Görüntülediğiniz mahkeme kararı henüz kesinleşmemiştir. Yararlı olması amacıyla eklenmiştir.
T.C.
İSTANBUL
BÖLGE ADLİYE MAHKEMESİ
12. HUKUK DAİRESİ
DOSYA NO: 2021/586
KARAR NO : 2023/1825
T Ü R K M İ L L E T İ A D I N A
İ S T İ N A F K A R A R I
İNCELENEN KARARIN
MAHKEMESİ: İSTANBUL ANADOLU 6. ASLİYE TİCARET MAHKEMESİ
TARİHİ: 10/11/2020
NUMARASI : 2016/1350 Esas – 2020/670 Karar
DAVA: İtirazın İptali
İSTİNAF KARAR TARİHİ: 23/11/2023
Davanın kabulüne ilişkin verilen kararın davacı ve davalı vekili tarafından istinaf edilmesi üzerine düzenlenen rapor ve dosya kapsamı incelenip gereği görüşülüp düşünüldü;
DAVA:Davacı vekili; müvekkilinin davalıdan 17.078,59-TL alacağının bulunduğunu, davalının borcunu ödememesi üzerine davalı aleyhine İstanbul Anadolu … İcra Dairesi’nin … Esas sayılı dosyası ile icra takibi başlattıklarını, davalının takibe haksız olarak itiraz ettiğini ve takibin durduğunu belirterek davalının itirazının iptaline, takibin devamına, davalının %20’den aşağı olmamak üzere icra inkar tazminatına mahkum edilmesine karar verilmesini talep ve dava etmiştir.
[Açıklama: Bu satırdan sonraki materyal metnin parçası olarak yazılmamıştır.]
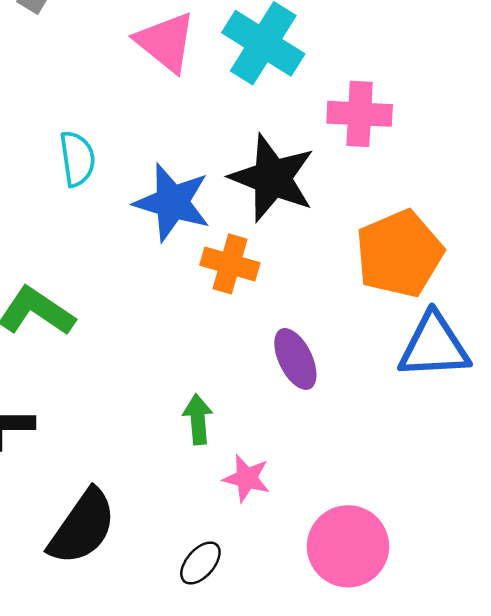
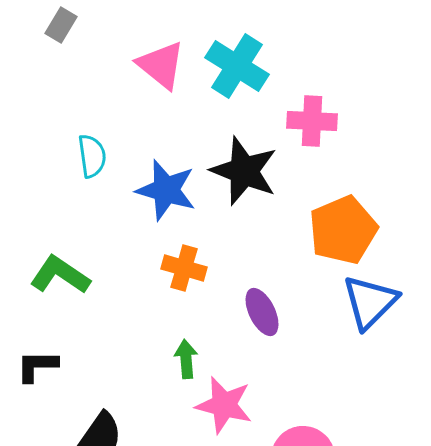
orange cross: (230, 264) -> (184, 268), moved
blue triangle: (434, 346) -> (370, 302), turned -42
pink star: (247, 478) -> (224, 405), size x1.5

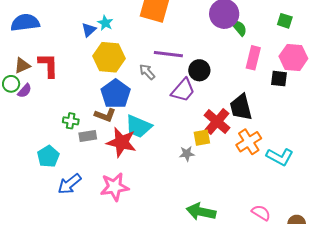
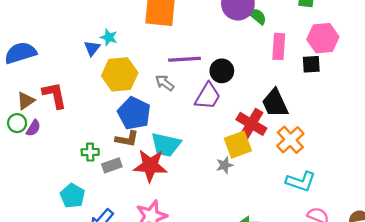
yellow square: (202, 138) -> (238, 145), size x1.4
cyan L-shape: (280, 157) -> (301, 181), moved

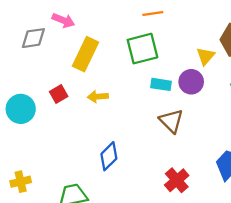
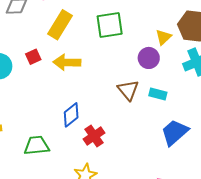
cyan rectangle: (161, 84) -> (158, 94), moved
yellow arrow: (98, 97) -> (67, 62), size x1.5
red cross: (177, 180) -> (94, 136), moved

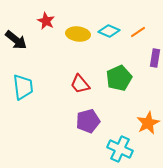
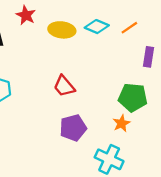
green pentagon: (119, 78) -> (133, 97), moved, turned 30
orange star: (148, 123) -> (121, 123), moved, size x0.7

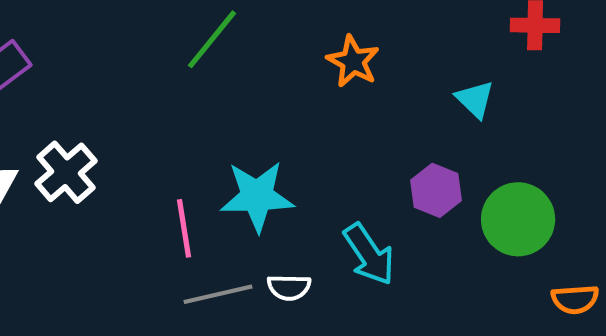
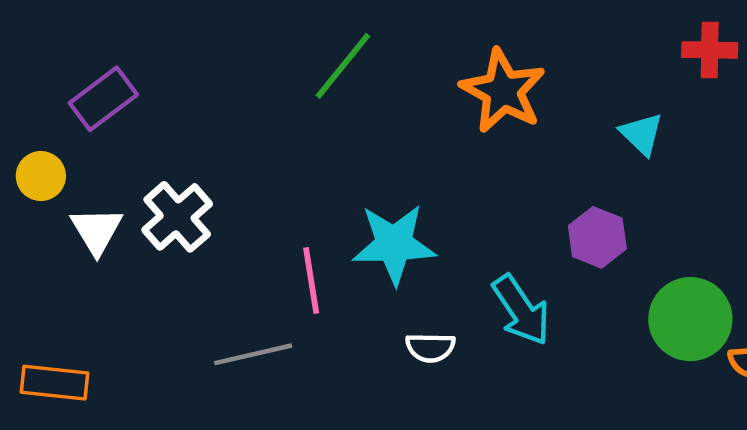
orange star: (353, 61) -> (503, 91), size x1.4
green circle: (518, 219) -> (690, 319), moved
gray line: (218, 294) -> (253, 354), moved

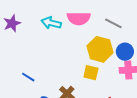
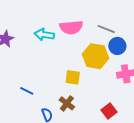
blue circle: (125, 52) -> (117, 46), moved
yellow square: (91, 73) -> (73, 77), moved

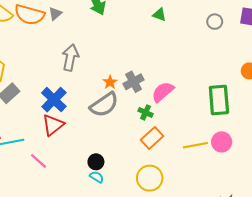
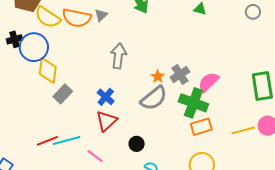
blue cross: (54, 100) -> (106, 97), size x0.7
green cross: (146, 112) -> (193, 103), size x2.0
orange rectangle: (152, 138) -> (201, 127), turned 30
black circle: (96, 162) -> (137, 144), moved

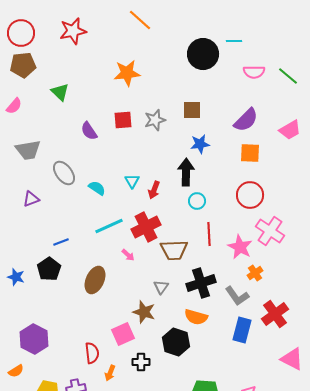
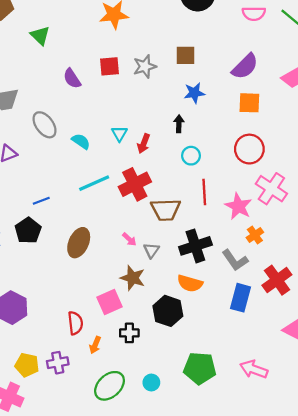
black arrow: (186, 172) -> (179, 124), size x0.6
pink arrow: (128, 255) -> (129, 239), moved

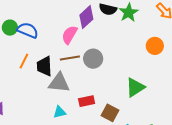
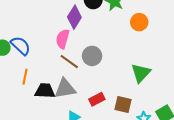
blue semicircle: (28, 30) -> (21, 46), turned 35
orange circle: (155, 46) -> (139, 22), moved
brown line: (70, 58) -> (69, 62), turned 60
black trapezoid: (44, 66) -> (45, 91), moved, turned 110

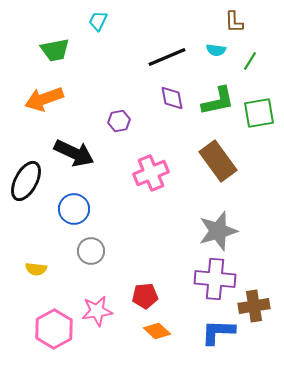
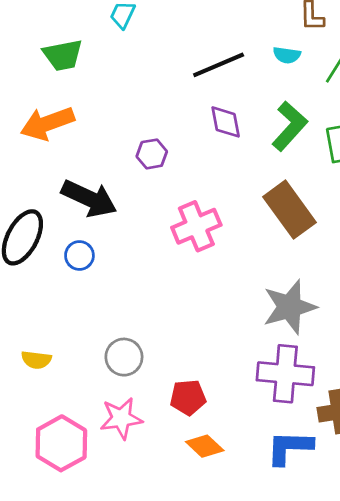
green L-shape: (218, 101) -> (290, 126), turned -36
blue circle: (74, 209) -> (79, 255), moved, size x0.7
gray circle: (91, 251) -> (124, 357), moved

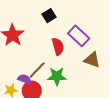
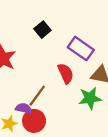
red semicircle: (58, 46) -> (66, 73), moved
green star: (57, 76) -> (90, 98), moved

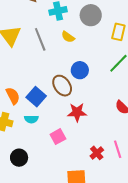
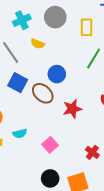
blue square: (36, 97) -> (18, 83), moved
red star: (77, 112) -> (72, 109), moved
black circle: (19, 158) -> (50, 178), moved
CEVAP: Davalı vekili; dava dilekçesinde iddia edilen borcun sebebi ve dayanağına ilişkin herhangi bir açıklama yapılmadığını, icra takibinde cari hesap alacağı talep edildiğini, taraflar arasında cari hesap sözleşmesi bulunmadığını, davacı taraf ile oluşan ticari ilişki gereği müvekkilinin üzerine düşen yükümlülüklerini yerine getirdiğini, müvekkilinin davacıya herhangi bir borcu bulunmadığını, icra dosyasındaki cari hesap ekstresindeki 13.07.2016 tarih, 22.387,51-TL bedelli borç kaydının ve dayanağı faturanın hukuki bir geçerliliğinin bulunmadığını belirterek davanın reddine, davacının alacağın %20’sinden aşağı olmamak üzere kötüniyet tazminatına mahkum edilmesine karar verilmesini talep etmiştir.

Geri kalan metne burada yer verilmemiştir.